WHAT TO WORK ON >> Write out again only the lines that run from the start of the entries to the line containing "This screenshot has height=2576, width=1045.", both included.

= = = =

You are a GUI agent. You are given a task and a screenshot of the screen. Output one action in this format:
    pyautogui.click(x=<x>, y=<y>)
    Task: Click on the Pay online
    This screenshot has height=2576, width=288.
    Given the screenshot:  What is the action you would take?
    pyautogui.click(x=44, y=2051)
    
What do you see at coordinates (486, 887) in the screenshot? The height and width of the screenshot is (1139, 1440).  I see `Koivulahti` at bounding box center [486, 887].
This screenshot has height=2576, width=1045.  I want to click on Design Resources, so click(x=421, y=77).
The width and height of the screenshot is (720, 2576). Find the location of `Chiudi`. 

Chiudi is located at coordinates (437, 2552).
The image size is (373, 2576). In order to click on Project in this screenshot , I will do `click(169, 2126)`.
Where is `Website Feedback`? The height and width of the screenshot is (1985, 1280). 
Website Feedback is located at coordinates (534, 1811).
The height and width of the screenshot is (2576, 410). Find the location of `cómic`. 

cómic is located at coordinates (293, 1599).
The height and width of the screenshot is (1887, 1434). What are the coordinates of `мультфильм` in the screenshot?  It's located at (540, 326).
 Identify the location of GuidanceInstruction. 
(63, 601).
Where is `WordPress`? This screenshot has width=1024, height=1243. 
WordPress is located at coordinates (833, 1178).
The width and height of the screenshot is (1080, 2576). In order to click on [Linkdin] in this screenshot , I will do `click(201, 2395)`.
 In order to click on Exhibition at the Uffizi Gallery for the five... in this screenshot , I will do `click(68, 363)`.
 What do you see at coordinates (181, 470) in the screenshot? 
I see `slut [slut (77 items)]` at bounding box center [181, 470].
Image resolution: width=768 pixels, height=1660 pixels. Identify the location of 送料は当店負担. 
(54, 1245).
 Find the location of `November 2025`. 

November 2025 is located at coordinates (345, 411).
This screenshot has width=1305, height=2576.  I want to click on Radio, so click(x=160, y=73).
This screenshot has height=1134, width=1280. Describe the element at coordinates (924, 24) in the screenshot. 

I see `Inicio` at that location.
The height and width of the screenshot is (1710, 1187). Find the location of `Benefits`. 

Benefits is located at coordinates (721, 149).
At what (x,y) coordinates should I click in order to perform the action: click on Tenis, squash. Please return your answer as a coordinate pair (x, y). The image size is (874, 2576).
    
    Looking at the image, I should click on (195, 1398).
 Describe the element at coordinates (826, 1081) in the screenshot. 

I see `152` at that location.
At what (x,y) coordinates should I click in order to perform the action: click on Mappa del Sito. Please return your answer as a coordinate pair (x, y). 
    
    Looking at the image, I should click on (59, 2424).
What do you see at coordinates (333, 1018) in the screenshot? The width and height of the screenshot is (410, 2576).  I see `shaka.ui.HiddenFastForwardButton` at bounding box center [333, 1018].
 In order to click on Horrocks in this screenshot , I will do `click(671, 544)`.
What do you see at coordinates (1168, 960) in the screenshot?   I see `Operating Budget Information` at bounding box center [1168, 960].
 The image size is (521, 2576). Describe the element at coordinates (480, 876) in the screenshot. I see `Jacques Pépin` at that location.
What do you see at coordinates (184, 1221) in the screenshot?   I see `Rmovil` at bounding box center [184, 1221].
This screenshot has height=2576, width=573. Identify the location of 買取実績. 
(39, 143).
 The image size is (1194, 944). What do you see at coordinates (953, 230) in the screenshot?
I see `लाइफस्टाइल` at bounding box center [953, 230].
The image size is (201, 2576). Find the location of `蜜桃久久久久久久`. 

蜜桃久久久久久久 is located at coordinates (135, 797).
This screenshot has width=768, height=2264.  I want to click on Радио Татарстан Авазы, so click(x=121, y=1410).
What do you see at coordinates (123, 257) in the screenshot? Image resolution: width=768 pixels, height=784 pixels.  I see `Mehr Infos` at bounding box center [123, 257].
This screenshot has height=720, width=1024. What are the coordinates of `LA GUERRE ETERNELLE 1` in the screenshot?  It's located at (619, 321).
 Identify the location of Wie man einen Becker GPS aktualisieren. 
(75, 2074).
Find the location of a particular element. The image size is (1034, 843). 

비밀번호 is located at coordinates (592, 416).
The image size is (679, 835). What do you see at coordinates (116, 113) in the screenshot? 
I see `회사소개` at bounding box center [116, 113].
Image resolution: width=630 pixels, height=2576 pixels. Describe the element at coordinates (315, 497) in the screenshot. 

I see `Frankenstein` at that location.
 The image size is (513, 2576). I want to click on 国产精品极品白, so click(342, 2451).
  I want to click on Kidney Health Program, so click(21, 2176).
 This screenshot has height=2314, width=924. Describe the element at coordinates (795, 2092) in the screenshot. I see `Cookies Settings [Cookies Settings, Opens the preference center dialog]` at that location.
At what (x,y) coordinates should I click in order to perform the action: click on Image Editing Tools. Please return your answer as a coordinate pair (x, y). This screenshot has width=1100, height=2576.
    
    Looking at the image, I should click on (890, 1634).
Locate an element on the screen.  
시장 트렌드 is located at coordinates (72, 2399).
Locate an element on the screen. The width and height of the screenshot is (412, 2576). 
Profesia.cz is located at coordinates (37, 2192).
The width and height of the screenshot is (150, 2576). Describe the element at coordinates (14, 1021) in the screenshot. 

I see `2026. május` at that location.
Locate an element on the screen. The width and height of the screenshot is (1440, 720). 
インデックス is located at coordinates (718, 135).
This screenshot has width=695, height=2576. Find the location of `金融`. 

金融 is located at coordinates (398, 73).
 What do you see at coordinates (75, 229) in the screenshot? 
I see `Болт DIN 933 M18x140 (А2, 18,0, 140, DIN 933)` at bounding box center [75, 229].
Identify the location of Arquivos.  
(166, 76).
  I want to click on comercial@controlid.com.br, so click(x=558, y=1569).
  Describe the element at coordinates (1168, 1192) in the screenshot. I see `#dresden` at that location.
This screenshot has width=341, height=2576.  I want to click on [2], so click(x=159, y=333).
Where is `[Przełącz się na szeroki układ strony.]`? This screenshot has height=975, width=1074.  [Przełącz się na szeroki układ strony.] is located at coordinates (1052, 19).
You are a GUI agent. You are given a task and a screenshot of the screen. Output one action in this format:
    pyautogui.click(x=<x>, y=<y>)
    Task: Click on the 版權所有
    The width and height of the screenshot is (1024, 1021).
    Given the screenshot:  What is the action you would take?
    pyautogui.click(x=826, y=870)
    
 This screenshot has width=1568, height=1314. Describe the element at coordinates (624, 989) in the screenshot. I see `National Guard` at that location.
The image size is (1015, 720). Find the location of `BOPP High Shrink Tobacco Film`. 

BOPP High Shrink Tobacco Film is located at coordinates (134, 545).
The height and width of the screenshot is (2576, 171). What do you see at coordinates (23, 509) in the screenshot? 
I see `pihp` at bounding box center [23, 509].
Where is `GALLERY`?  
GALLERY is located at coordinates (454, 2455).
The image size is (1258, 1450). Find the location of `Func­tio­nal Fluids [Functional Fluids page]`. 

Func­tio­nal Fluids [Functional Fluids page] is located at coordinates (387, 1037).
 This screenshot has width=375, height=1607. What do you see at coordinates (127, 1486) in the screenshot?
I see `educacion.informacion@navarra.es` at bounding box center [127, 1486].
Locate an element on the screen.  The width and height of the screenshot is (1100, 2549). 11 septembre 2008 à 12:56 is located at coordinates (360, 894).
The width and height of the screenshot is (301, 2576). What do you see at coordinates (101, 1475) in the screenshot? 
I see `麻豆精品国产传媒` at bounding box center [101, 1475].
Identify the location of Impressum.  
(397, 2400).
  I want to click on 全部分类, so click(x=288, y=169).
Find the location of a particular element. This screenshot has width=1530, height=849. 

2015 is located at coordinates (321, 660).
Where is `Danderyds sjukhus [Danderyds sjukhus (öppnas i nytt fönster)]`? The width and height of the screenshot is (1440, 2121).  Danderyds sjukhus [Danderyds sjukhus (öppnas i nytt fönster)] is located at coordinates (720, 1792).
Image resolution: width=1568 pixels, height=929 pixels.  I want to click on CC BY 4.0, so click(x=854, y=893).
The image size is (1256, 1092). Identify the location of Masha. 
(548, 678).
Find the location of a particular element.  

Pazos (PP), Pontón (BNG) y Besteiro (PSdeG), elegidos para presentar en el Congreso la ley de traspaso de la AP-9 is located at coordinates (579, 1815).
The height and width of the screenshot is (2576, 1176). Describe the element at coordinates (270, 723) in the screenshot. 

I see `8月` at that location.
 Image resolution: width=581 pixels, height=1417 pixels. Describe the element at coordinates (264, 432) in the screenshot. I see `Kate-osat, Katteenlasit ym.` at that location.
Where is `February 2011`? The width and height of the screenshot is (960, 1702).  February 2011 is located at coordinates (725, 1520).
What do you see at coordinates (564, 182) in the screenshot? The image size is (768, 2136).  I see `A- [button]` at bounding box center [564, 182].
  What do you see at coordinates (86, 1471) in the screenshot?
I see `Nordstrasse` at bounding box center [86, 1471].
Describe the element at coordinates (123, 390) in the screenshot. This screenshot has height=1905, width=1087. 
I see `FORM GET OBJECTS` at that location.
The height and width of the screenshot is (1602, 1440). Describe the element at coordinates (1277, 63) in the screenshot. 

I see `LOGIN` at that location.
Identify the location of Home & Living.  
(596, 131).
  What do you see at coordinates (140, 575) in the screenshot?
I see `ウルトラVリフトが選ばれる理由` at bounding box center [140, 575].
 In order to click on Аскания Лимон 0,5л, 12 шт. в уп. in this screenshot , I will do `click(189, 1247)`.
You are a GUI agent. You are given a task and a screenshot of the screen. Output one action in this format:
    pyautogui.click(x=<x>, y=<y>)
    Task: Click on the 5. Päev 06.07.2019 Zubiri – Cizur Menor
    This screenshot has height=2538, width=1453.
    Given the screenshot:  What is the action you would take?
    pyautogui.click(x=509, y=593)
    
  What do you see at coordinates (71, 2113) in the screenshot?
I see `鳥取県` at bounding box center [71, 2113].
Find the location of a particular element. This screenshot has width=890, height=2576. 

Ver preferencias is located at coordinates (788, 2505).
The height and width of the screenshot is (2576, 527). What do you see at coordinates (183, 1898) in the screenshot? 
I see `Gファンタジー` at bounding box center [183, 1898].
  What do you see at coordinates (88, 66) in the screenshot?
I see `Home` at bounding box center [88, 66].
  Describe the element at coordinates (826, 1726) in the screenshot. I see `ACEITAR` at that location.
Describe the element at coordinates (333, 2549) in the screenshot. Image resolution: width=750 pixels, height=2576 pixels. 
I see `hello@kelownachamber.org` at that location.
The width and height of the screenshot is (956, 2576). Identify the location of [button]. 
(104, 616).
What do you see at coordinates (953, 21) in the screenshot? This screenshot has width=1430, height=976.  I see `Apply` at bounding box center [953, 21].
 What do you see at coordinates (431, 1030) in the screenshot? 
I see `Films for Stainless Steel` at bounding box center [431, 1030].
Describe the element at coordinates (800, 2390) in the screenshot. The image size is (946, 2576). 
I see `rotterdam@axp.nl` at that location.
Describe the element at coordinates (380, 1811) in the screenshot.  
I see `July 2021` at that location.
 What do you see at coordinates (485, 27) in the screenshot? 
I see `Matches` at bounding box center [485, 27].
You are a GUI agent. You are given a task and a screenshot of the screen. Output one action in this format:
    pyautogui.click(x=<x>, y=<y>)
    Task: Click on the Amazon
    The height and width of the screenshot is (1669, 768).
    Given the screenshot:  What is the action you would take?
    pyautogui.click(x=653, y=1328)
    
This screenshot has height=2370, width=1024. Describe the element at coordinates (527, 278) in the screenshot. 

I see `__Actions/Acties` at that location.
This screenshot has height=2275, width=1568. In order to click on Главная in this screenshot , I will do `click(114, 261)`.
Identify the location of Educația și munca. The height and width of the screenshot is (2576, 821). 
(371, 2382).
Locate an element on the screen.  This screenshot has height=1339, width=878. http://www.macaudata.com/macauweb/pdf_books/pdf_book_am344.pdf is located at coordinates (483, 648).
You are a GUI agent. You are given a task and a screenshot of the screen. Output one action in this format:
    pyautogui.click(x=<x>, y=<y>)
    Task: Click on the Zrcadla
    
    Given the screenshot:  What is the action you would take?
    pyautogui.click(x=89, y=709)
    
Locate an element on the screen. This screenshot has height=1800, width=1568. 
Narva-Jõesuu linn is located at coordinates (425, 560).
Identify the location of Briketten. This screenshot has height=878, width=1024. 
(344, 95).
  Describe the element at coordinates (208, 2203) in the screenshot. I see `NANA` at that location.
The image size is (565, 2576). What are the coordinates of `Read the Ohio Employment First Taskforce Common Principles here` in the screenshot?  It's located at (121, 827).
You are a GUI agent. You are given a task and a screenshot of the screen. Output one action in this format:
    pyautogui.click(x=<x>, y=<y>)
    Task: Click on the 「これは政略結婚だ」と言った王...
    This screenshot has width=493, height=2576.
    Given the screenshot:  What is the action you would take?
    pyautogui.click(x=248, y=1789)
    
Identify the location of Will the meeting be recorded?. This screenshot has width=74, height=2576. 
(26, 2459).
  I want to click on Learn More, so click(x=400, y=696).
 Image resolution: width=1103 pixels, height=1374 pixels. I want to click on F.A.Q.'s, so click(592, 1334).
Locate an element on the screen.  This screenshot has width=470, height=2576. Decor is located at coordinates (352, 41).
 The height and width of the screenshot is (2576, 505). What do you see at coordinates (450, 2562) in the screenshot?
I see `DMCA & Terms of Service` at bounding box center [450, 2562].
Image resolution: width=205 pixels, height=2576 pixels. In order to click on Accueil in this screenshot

= = = =

ANSWER SPACE >>
You are a GUI agent. You are given a task and a screenshot of the screen. Output one action in this format:
    pyautogui.click(x=<x>, y=<y>)
    Task: Click on the Pay online
    This screenshot has height=2576, width=288.
    Given the screenshot:  What is the action you would take?
    pyautogui.click(x=44, y=2051)
    
What do you see at coordinates (486, 887) in the screenshot? The height and width of the screenshot is (1139, 1440).  I see `Koivulahti` at bounding box center [486, 887].
This screenshot has height=2576, width=1045.  I want to click on Design Resources, so click(x=421, y=77).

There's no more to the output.